Nakładem Agawy wyszła ostatnimi czasy, poza „Dziennikami", „Wyrokiem na Franciszka Klosa" i „Balladą o wzgardliwym wisielcu", także „Przemoc i szabla", drukowana przed wojną w gazetowych odcinkach powieść o Józefie Wybickim, a następnie „Cygaro Churchilla" (ten tytuł pochodzi od wydawcy, autor jedno z opowiadań okupacyjnych zatytułował „List do Churchilla").
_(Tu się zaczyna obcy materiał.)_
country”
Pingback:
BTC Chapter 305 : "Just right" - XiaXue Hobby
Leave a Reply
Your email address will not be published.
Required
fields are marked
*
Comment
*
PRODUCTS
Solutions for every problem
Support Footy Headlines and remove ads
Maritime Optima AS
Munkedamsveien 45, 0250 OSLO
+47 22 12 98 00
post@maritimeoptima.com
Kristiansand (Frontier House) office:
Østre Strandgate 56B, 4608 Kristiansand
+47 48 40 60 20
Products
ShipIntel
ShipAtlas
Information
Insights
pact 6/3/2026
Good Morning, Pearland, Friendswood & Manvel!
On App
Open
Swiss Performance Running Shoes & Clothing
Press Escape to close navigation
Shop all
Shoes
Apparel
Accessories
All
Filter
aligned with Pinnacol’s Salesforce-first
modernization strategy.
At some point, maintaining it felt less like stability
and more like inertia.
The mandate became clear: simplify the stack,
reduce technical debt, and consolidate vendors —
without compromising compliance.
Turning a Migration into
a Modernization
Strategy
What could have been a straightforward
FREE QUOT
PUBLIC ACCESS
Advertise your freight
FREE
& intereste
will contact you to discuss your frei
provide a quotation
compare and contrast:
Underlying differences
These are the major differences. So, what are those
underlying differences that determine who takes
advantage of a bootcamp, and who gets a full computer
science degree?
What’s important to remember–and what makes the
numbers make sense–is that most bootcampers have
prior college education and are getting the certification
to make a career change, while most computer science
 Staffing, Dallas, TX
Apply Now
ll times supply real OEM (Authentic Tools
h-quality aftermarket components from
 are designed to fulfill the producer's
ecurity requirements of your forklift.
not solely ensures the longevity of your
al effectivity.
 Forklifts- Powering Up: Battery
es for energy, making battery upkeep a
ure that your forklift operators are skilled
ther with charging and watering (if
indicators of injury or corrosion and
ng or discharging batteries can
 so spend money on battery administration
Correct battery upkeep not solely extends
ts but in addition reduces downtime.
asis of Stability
Edytor Grzegorz Łatuszyński zapowiadał jeszcze wznowienie najgłośniejszych powieści Rembeka („W polu", „Nagan"), myślał także o tomie jego publicystyki, wszak pisarz publikował artykuły w prasie PAX-owskiej: „Dziś i Jutro" oraz w „Kierunkach". Co jeszcze skrywają archiwa, prywatne i biblioteczne? Wiadomo, że w rękopisie pozostaje wciąż nieukończona powieść Rembeka o powstaniu listopadowym „Wianek Malwiny".
Po jego śmierci w okolicznościowym wspomnieniu na łamach „Kierunków" Krzysztof Narutowicz napisał: „Od lat żył jak przysypany ziemią. Książkom szkodzi to nie za bardzo, co trwałe można odkopać i za sto lat nastąpi rewelacja! Przysypanemu człowiekowi nic się już nie zwróci. [...] Nigdy nie był i chyba nie będzie modny. Modni nadchodzą i przemijają wśród wrzawy, rozbłysku i gasną jak piana. Jego znajdzie ten, kto szuka głębiej".
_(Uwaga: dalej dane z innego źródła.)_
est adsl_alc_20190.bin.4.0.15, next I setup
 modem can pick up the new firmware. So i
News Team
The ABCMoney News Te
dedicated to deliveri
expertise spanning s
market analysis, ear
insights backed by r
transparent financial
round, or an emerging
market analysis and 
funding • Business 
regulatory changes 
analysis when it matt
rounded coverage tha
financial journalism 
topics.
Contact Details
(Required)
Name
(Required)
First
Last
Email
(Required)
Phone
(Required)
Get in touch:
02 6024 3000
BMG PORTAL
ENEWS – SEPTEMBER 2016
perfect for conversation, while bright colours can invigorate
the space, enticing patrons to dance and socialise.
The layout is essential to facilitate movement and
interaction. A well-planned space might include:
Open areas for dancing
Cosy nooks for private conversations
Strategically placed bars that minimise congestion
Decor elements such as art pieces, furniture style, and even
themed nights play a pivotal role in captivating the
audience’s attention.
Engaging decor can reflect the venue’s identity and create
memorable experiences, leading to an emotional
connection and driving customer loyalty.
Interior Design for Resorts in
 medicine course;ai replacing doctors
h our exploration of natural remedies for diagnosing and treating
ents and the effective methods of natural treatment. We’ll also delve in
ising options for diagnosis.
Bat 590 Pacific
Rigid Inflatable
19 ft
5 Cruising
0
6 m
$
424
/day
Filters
Z kolei Jerzy Piechowski w posłowiu do „Przemocy i szabli" akcentuje fakt, że „nie tylko w tej powieści, ale i w innych książkach odznacza się Rembek tak charakterystyczną dla jego umysłowości wiarą w podstawową, zasadniczą wartość ludzkiej osoby. Człowiek w jego pisarstwie potrafi podnieść się z najgłębszej nawet psychicznej i moralnej klęski, wyzwolić się, zaprzeczyć własnej marności, własnym, nawet nikczemnym czynom.
I jeszcze jedno: „Wyzwolenie możliwe dla ludzkiej jednostki może stać się również losem narodu, gdy w pewnej dziejowej chwili potrafi on otrząsnąć się z apatii, beznadziejności i bezwładu".